[MATERIAL FOR THIS TASK — start]
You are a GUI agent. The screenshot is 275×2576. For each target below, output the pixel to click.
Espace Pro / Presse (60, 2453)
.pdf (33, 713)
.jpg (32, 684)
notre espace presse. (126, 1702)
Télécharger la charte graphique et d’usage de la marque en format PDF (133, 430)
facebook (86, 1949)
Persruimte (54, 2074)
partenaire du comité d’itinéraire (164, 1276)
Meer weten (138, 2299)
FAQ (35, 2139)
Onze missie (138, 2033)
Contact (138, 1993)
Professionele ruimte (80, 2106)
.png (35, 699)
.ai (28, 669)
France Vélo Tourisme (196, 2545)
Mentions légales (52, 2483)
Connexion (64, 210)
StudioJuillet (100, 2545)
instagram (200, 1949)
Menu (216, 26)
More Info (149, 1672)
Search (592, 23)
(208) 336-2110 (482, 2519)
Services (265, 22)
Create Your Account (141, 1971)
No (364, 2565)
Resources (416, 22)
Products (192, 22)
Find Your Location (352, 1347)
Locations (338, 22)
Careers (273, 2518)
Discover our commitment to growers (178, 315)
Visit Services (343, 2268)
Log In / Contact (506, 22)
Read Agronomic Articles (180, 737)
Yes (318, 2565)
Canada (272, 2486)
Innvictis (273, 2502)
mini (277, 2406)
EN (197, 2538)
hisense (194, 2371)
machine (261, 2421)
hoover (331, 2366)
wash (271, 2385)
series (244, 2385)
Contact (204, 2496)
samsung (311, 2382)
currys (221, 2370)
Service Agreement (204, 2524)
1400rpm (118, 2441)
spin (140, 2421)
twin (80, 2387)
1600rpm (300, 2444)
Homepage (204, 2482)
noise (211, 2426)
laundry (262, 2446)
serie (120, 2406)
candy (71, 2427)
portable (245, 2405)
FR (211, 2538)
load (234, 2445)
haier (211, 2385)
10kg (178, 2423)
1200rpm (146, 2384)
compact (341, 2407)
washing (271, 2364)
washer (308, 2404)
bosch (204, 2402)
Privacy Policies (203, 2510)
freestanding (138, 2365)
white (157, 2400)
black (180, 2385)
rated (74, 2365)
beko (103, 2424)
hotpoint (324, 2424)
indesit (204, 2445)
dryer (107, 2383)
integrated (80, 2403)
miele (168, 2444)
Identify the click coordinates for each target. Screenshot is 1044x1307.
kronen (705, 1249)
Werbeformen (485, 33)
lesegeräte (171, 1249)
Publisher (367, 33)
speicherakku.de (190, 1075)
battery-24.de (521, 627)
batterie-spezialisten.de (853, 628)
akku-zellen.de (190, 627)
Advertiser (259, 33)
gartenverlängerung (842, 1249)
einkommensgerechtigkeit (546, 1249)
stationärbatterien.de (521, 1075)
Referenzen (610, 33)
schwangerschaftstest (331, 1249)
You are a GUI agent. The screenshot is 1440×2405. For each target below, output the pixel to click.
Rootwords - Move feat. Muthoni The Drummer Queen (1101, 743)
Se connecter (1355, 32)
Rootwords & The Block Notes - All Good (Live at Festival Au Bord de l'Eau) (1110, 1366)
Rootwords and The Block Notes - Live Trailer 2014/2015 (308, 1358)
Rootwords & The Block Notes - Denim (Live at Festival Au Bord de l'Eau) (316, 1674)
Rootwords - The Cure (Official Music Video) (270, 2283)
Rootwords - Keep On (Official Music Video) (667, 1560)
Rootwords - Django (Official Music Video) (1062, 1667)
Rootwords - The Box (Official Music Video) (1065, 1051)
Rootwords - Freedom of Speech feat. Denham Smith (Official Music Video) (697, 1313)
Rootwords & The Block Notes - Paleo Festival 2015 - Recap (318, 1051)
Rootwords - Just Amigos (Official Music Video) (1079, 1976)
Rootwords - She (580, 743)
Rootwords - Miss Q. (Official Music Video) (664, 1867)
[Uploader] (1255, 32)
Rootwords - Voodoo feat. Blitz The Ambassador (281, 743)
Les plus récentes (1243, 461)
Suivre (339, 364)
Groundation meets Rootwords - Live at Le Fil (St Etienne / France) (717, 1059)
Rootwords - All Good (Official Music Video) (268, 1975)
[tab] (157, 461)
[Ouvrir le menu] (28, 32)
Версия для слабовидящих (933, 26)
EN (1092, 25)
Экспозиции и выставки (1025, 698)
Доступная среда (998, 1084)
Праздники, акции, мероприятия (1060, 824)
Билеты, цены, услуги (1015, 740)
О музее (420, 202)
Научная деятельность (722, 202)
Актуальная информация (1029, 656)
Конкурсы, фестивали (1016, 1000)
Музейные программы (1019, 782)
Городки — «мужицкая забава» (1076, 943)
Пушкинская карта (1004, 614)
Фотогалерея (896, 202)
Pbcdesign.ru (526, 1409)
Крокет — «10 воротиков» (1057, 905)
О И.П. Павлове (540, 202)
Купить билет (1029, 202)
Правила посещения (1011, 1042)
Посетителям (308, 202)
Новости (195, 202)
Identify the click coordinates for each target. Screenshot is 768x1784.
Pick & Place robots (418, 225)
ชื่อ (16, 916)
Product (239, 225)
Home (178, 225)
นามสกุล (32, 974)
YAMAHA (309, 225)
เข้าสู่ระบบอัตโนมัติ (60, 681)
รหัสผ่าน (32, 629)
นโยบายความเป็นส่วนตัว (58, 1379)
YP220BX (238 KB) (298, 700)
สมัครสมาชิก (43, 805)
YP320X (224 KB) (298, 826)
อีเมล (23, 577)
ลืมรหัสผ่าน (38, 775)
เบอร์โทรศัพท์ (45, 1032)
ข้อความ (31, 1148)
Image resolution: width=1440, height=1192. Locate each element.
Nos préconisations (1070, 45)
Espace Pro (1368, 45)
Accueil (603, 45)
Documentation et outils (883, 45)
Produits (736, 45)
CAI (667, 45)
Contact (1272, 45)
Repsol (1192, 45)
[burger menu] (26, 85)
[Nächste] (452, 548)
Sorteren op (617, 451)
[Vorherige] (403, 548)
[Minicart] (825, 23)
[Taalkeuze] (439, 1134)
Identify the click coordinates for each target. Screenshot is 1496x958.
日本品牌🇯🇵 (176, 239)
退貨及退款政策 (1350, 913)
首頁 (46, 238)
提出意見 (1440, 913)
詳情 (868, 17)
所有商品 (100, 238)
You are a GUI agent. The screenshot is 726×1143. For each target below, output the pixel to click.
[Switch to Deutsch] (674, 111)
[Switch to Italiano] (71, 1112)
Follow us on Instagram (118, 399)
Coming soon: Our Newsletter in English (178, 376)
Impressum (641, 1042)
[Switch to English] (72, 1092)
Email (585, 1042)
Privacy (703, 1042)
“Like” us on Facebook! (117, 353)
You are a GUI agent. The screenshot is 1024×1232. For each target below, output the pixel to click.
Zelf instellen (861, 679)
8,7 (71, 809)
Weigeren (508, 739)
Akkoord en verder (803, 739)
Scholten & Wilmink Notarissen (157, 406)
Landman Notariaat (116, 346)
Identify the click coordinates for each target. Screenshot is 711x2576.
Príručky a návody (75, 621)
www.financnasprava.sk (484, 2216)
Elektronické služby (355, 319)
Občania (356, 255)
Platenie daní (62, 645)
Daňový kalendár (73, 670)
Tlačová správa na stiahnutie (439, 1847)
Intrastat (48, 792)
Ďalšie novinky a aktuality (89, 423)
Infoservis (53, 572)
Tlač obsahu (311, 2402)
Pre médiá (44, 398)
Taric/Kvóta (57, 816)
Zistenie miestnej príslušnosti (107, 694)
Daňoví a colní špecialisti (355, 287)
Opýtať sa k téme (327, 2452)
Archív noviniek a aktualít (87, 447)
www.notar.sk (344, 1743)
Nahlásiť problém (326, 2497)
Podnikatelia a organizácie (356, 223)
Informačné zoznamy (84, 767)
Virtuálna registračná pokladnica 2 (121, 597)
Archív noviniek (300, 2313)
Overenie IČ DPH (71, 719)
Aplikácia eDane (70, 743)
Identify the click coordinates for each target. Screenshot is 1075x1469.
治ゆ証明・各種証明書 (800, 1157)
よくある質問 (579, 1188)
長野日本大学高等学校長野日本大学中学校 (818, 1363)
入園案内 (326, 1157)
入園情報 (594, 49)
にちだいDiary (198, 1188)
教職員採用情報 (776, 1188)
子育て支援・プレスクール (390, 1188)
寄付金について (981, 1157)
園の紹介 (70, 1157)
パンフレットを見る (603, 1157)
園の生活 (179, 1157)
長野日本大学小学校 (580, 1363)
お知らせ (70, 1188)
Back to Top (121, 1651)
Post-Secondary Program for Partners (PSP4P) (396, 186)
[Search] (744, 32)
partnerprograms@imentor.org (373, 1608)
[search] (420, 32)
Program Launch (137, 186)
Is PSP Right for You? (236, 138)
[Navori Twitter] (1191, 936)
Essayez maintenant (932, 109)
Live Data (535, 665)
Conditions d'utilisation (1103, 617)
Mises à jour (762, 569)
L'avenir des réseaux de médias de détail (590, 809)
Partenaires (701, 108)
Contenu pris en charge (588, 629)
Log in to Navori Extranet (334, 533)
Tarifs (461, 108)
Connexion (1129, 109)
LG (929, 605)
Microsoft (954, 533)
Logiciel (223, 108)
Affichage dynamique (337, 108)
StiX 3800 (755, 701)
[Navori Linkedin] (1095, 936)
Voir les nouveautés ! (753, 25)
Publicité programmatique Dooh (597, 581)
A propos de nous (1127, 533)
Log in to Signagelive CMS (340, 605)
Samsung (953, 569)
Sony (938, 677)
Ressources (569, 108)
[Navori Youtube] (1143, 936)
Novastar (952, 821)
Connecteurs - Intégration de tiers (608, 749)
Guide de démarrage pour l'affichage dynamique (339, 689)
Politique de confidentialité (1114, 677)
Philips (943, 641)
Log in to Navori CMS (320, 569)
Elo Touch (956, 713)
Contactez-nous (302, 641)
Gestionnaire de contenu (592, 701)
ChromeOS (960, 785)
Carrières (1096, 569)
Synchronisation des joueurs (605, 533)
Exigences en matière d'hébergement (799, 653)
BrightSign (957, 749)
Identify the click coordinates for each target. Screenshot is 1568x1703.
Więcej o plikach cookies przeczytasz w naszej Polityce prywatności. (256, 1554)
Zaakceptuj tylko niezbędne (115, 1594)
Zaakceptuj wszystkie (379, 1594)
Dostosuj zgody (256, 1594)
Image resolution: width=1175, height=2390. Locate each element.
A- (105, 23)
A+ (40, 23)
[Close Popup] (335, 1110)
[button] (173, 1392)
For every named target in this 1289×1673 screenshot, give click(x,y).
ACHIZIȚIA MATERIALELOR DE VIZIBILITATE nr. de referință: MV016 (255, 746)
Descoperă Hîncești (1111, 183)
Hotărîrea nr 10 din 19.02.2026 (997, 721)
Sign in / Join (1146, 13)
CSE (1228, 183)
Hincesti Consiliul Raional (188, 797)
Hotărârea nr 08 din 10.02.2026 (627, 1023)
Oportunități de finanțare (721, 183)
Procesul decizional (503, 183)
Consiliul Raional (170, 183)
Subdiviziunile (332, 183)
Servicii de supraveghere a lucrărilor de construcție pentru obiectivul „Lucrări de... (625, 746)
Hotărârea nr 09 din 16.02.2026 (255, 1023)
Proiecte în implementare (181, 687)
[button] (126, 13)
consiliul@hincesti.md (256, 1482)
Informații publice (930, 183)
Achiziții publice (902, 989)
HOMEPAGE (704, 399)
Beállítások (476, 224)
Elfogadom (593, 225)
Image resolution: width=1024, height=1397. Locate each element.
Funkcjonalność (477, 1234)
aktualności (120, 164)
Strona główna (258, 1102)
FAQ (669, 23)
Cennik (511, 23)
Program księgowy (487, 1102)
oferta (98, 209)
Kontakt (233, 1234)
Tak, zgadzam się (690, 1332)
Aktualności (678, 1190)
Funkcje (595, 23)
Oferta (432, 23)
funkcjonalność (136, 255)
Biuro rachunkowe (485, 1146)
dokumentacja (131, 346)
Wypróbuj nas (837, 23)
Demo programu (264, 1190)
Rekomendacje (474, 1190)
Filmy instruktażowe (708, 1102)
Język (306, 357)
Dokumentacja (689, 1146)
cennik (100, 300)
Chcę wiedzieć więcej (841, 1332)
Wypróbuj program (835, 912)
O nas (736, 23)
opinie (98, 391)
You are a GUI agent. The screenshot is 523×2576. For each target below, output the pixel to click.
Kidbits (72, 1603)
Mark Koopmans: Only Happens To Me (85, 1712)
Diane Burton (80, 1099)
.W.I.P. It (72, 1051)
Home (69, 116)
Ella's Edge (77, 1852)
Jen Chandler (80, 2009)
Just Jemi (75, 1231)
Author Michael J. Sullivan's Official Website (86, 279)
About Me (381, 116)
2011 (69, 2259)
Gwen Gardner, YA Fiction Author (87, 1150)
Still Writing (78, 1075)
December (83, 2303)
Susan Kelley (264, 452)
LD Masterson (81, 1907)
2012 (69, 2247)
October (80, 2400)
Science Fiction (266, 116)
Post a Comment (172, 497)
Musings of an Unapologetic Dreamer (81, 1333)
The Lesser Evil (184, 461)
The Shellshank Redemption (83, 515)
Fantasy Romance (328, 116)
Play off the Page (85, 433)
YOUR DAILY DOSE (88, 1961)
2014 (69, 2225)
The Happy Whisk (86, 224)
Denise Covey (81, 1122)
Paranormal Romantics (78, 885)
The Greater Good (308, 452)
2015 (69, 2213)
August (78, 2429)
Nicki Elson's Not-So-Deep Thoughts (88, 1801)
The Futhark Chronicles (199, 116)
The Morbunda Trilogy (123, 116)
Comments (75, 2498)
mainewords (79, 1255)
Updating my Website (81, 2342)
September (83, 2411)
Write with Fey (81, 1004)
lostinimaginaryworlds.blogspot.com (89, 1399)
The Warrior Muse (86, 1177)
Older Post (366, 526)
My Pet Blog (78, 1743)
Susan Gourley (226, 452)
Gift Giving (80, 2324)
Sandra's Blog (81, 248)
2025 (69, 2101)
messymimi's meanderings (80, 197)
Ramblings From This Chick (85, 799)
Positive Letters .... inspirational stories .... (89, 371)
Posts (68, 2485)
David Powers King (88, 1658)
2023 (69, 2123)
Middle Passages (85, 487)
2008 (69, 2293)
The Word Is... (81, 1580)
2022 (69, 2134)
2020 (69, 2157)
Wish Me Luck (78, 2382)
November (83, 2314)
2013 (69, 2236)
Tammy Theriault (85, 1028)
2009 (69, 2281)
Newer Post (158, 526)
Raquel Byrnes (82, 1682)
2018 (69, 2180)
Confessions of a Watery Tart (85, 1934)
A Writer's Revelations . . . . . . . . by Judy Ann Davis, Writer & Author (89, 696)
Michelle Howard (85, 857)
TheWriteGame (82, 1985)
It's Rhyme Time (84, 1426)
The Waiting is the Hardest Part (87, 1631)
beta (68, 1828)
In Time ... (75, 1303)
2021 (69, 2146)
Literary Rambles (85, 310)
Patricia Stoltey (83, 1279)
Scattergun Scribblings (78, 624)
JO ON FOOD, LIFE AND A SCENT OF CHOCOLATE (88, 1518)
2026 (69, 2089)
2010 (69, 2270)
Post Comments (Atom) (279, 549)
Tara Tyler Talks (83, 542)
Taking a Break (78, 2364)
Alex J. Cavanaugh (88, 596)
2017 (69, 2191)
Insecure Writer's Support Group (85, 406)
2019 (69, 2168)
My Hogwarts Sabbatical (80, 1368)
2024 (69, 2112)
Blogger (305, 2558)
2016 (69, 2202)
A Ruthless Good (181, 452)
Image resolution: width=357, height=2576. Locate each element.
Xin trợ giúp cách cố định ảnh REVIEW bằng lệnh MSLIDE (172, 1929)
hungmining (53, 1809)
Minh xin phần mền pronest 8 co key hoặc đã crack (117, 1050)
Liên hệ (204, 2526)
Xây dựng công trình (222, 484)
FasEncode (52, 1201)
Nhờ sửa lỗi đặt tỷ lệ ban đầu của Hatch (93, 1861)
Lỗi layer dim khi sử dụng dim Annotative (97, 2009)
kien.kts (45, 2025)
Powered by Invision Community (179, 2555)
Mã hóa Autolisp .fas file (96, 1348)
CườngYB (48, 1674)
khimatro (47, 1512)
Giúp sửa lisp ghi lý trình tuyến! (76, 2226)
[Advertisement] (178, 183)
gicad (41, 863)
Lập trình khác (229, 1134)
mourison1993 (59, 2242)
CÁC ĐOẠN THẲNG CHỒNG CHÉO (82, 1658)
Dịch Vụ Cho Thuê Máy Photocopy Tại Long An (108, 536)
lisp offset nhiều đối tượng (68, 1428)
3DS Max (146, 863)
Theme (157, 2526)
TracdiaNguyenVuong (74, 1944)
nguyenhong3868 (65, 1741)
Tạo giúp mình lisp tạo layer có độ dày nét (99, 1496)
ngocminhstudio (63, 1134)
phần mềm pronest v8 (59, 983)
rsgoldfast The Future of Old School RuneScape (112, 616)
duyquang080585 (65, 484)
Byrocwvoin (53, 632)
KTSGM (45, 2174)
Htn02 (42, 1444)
[MATERIAL FOR THIS TASK — finish]
* _ABOUT THIS EXERCISE_:
Among the entries above, identify all lines with "phần" and copy them.

* _ANSWER TO THE PROBLEM_:
Minh xin phần mền pronest 8 co key hoặc đã crack (117, 1050)
phần mềm pronest v8 (59, 983)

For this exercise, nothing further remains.